BEGIN Data under study

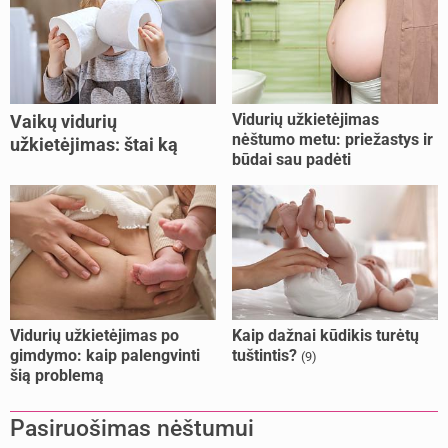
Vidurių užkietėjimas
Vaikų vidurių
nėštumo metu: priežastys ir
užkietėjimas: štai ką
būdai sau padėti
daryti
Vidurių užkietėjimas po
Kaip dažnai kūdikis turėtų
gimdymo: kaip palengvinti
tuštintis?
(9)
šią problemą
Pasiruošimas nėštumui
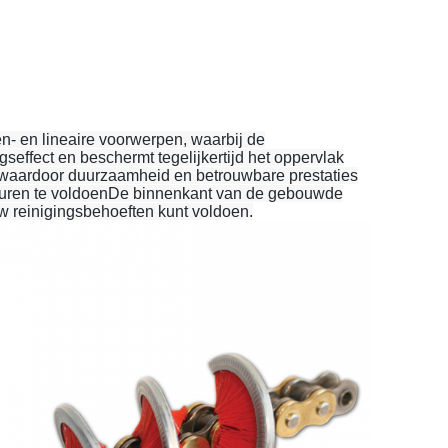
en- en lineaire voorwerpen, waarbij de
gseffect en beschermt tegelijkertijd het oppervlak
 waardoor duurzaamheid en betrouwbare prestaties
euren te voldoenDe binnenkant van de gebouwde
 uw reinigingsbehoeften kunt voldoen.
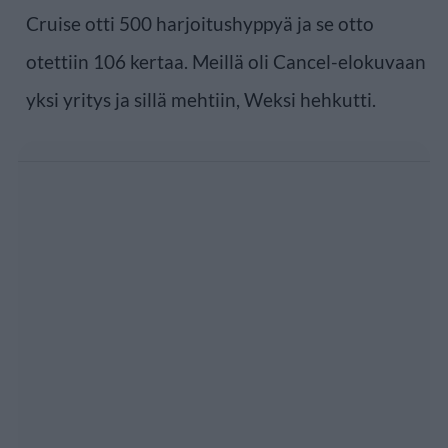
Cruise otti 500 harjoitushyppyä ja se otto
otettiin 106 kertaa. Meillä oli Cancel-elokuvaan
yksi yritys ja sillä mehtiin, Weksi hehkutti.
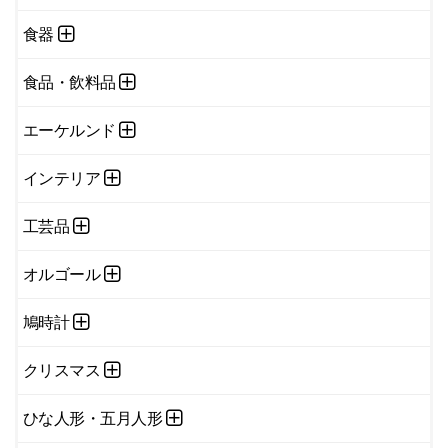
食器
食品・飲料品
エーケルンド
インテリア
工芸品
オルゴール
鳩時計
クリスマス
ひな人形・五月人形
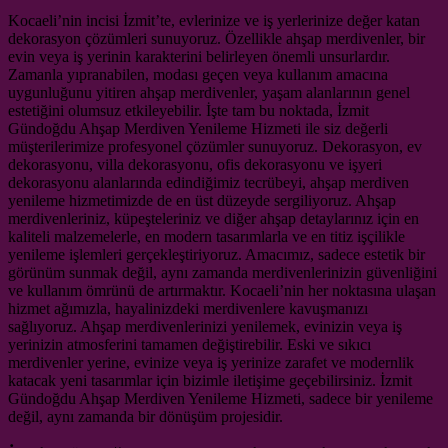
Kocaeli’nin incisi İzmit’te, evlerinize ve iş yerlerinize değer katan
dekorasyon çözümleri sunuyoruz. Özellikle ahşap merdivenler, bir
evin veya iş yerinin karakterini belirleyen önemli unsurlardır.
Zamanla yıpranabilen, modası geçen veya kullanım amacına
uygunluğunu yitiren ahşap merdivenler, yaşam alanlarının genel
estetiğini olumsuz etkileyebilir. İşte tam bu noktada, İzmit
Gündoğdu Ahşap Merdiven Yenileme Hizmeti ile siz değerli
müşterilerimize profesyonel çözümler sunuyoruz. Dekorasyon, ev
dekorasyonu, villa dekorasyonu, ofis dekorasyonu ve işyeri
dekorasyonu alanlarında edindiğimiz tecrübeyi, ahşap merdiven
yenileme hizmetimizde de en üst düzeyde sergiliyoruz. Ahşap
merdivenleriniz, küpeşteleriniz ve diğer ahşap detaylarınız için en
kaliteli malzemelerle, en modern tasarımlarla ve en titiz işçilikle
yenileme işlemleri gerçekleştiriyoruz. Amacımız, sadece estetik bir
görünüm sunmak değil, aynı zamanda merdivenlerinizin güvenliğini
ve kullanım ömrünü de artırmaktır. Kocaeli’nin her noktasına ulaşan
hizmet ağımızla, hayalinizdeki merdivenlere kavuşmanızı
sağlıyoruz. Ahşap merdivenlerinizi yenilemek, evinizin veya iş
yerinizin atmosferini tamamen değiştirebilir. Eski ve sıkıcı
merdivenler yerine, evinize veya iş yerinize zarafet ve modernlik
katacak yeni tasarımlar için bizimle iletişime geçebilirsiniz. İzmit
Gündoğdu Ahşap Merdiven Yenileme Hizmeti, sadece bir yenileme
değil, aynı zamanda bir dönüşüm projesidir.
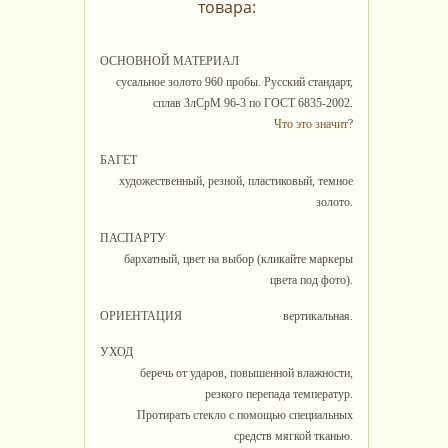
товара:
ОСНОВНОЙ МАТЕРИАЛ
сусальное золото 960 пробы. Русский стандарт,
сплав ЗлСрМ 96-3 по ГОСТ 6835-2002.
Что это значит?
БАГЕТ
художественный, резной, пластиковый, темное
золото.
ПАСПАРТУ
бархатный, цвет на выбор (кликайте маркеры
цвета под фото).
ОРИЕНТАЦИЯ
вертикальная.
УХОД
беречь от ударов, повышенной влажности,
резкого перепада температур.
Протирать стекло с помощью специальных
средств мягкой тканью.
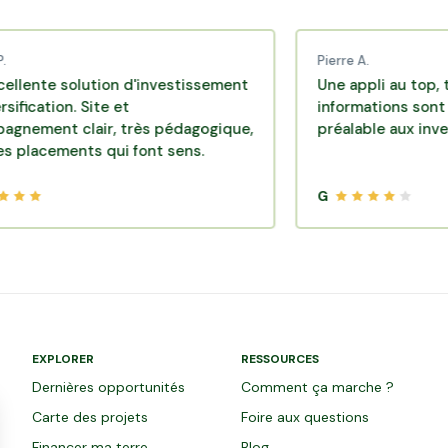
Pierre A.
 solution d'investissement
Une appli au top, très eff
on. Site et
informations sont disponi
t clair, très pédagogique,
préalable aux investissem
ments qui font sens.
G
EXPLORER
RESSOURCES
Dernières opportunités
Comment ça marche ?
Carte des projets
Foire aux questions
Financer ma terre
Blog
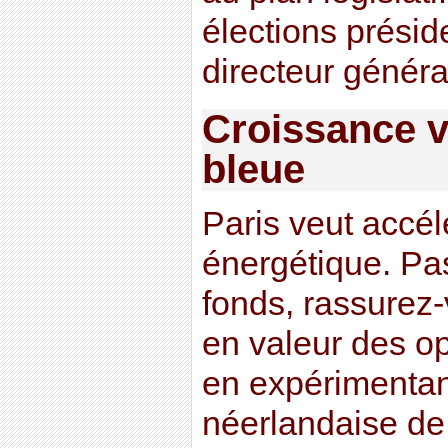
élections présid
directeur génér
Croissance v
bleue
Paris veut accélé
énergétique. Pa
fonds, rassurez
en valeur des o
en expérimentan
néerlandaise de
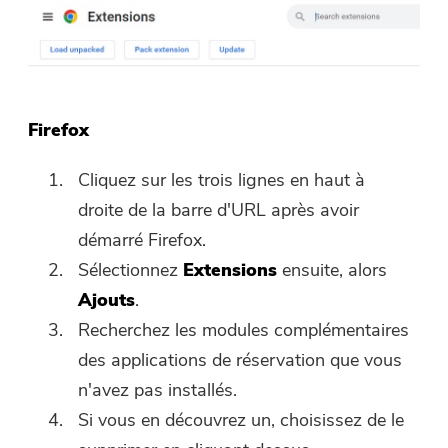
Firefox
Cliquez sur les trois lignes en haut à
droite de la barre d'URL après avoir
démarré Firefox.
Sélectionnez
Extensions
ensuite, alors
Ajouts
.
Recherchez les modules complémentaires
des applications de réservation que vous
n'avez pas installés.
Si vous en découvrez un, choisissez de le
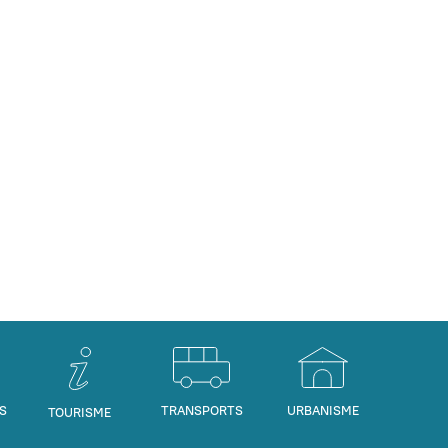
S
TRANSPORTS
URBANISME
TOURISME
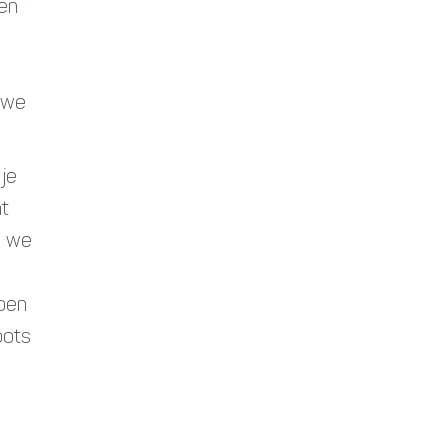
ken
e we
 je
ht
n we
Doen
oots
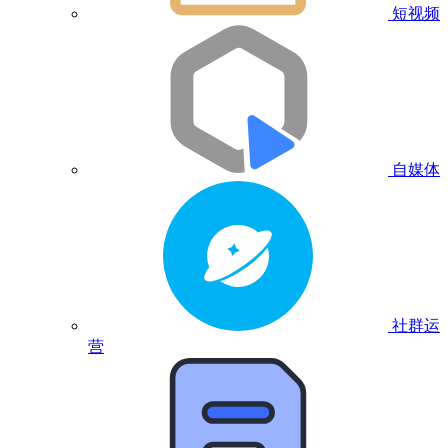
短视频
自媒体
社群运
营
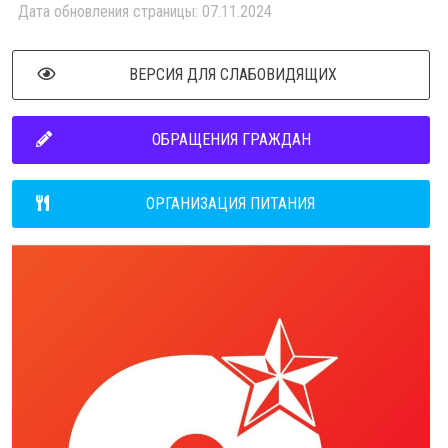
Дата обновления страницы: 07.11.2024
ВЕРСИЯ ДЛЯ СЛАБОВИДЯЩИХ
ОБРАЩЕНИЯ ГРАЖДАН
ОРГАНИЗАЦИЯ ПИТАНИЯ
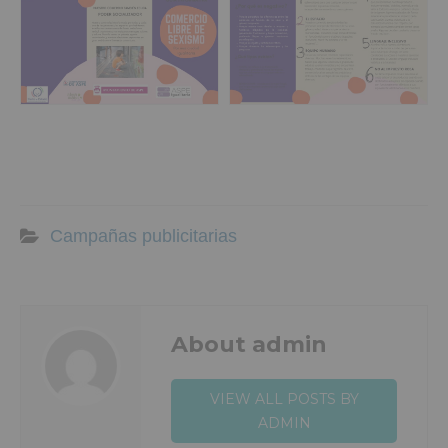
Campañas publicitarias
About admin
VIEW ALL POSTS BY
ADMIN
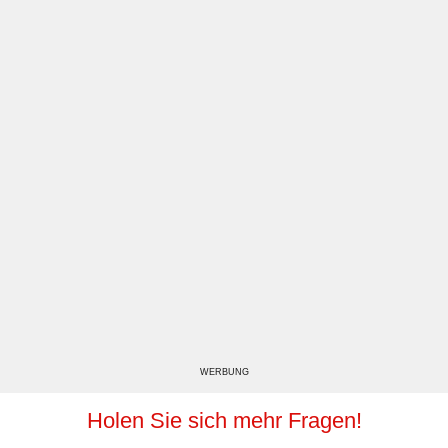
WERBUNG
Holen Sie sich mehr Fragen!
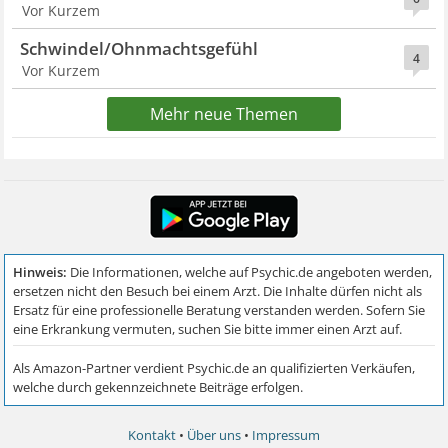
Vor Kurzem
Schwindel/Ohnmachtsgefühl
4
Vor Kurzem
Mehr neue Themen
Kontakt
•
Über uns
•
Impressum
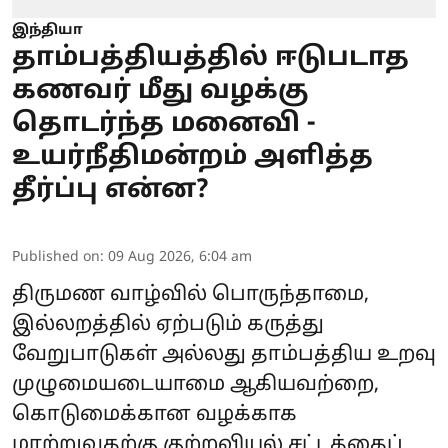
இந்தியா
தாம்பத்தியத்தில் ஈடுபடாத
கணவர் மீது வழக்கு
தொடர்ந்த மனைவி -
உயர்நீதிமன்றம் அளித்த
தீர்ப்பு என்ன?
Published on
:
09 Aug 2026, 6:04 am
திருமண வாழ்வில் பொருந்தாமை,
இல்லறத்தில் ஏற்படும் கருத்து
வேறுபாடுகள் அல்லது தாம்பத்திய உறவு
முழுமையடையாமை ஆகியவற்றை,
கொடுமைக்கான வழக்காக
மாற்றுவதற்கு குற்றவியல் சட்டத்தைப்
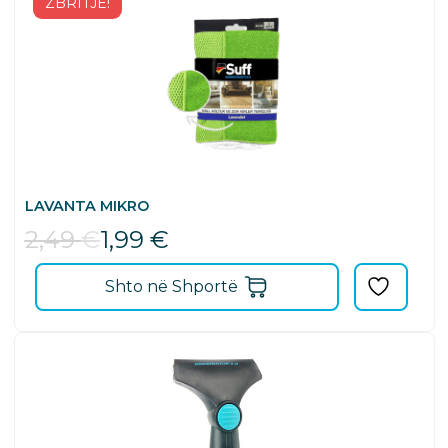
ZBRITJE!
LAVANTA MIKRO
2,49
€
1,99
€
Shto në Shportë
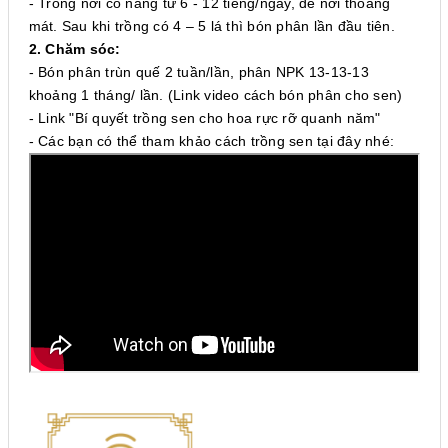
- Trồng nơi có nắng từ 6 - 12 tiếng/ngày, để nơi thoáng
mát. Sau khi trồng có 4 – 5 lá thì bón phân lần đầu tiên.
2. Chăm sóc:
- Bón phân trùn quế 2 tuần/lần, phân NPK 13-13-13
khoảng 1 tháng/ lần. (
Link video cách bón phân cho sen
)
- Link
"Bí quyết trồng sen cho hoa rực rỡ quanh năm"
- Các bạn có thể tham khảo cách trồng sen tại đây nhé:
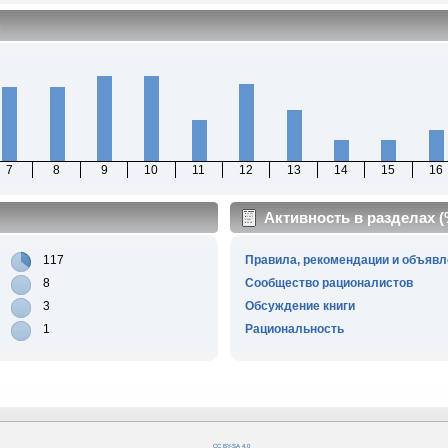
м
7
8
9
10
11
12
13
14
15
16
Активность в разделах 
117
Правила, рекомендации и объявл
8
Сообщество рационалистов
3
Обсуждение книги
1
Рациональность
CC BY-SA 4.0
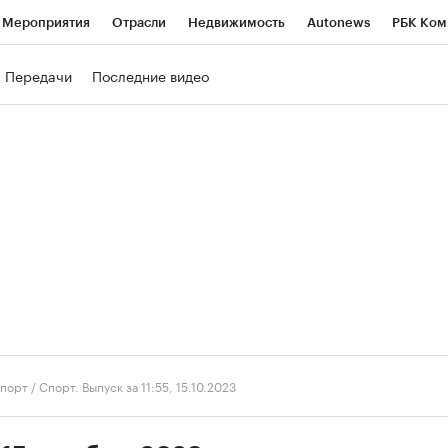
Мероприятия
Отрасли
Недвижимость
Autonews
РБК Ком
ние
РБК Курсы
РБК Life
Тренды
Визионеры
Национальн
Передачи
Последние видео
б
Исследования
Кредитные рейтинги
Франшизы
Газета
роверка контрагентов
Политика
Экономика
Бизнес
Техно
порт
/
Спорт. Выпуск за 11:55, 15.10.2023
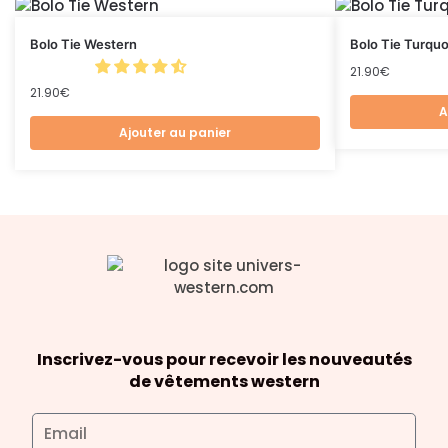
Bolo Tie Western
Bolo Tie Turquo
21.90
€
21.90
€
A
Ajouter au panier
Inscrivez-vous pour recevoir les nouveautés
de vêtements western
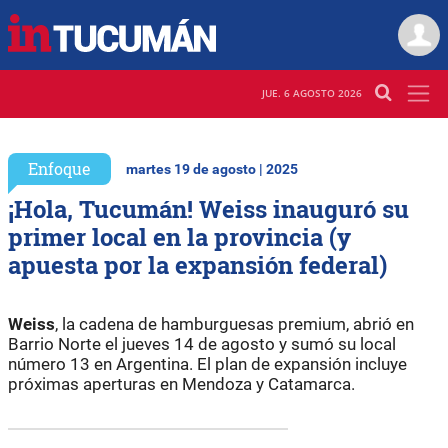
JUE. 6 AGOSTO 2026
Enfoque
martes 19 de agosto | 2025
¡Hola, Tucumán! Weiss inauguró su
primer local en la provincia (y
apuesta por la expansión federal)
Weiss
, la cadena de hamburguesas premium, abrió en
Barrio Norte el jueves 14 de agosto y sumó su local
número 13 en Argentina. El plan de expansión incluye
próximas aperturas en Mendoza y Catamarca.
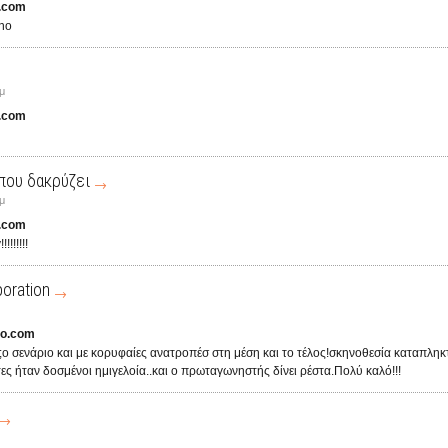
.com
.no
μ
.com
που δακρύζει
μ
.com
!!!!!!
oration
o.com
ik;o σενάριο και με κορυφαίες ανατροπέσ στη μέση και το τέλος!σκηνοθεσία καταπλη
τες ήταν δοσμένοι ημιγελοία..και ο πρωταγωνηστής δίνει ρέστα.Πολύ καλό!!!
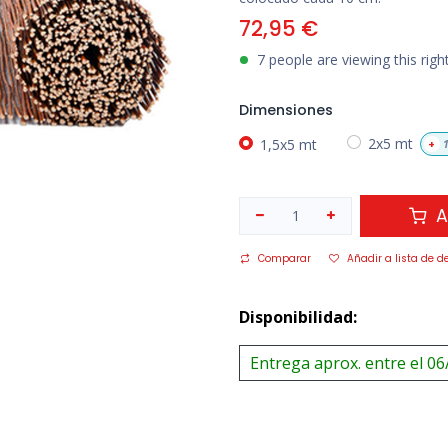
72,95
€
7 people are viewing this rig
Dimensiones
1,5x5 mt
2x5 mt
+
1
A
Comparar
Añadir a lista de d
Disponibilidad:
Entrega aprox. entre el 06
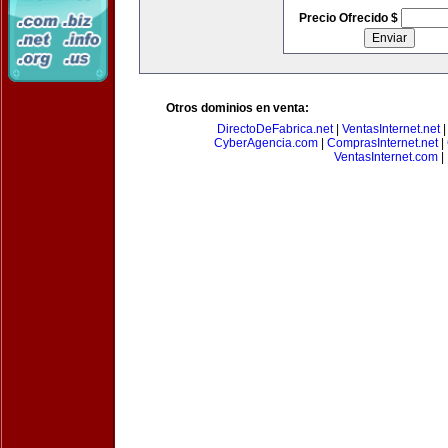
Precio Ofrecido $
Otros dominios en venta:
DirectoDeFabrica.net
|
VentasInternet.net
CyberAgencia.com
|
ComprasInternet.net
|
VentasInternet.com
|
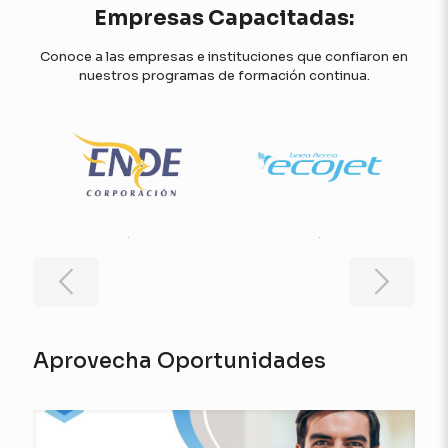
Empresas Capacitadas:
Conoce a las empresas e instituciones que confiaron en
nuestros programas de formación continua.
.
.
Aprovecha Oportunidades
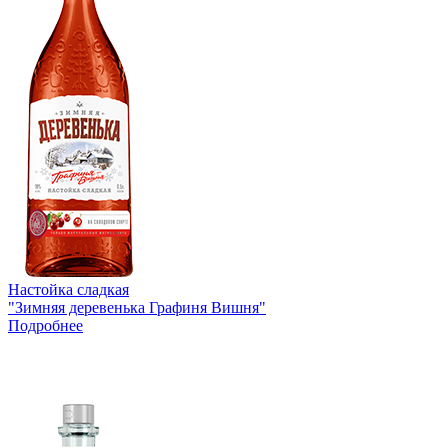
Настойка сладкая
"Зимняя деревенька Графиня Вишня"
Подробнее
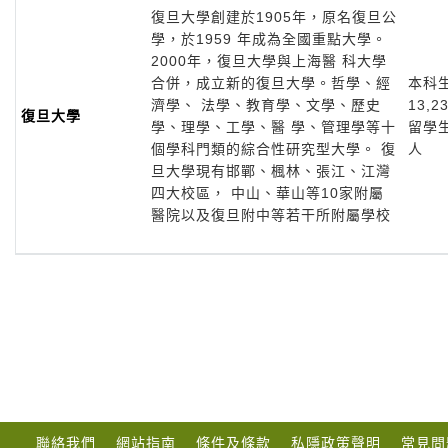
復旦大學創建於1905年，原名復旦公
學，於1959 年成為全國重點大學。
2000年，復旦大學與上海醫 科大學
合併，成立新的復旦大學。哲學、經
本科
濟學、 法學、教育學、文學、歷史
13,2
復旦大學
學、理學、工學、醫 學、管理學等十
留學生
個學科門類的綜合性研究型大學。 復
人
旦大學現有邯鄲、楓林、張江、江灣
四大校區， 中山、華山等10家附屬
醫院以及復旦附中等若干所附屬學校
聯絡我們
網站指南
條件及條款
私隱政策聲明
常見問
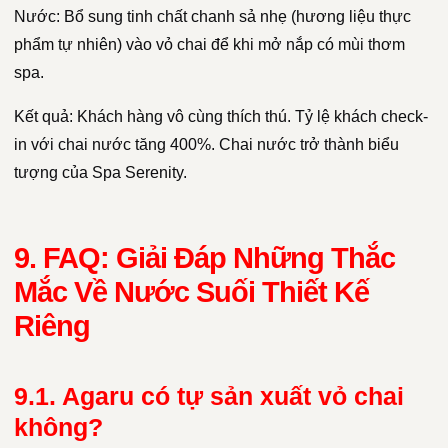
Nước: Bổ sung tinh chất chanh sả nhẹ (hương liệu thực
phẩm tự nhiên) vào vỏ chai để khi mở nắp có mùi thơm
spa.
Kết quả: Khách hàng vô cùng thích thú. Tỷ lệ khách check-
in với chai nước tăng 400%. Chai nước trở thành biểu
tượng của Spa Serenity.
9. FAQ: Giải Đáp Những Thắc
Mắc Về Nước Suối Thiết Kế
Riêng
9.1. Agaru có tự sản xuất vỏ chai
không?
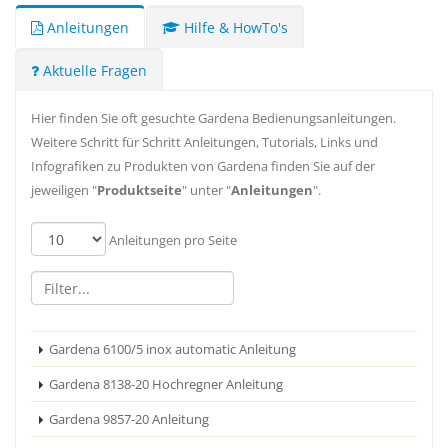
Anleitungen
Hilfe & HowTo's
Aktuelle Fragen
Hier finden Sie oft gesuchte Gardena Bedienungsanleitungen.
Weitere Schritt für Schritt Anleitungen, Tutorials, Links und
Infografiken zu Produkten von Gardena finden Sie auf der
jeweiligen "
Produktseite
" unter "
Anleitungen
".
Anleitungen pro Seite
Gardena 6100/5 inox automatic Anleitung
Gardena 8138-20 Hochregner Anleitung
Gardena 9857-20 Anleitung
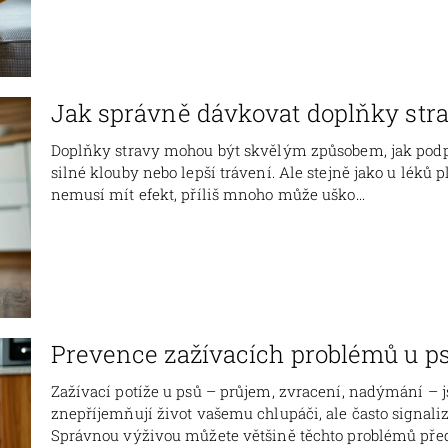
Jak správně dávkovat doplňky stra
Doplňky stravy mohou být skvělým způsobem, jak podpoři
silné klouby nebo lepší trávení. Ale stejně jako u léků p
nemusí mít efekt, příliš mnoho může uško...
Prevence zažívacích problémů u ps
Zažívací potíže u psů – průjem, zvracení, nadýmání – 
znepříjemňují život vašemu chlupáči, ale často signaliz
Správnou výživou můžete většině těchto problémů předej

END Data under study

## Work instruction
Return the lines above from the one with "Спорт. Выпуск за 11:55, 15.10.2023" through the one with "Barrio Norte el", verbatim and nothing else. Omit every picture.

## Task result
Спорт. Выпуск за 11:55, 15.10.2023
Bolo Tie Western
Bolo Tie Turquo
21.90
€
21.90
€
A
Ajouter au panier
Inscrivez-vous pour recevoir les nouveautés
de vêtements western
JUE. 6 AGOSTO 2026
Enfoque
martes 19 de agosto | 2025
¡Hola, Tucumán! Weiss inauguró su
primer local en la provincia (y
apuesta por la expansión federal)
Weiss
, la cadena de hamburguesas premium, abrió en
Barrio Norte el jueves 14 de agosto y sumó su local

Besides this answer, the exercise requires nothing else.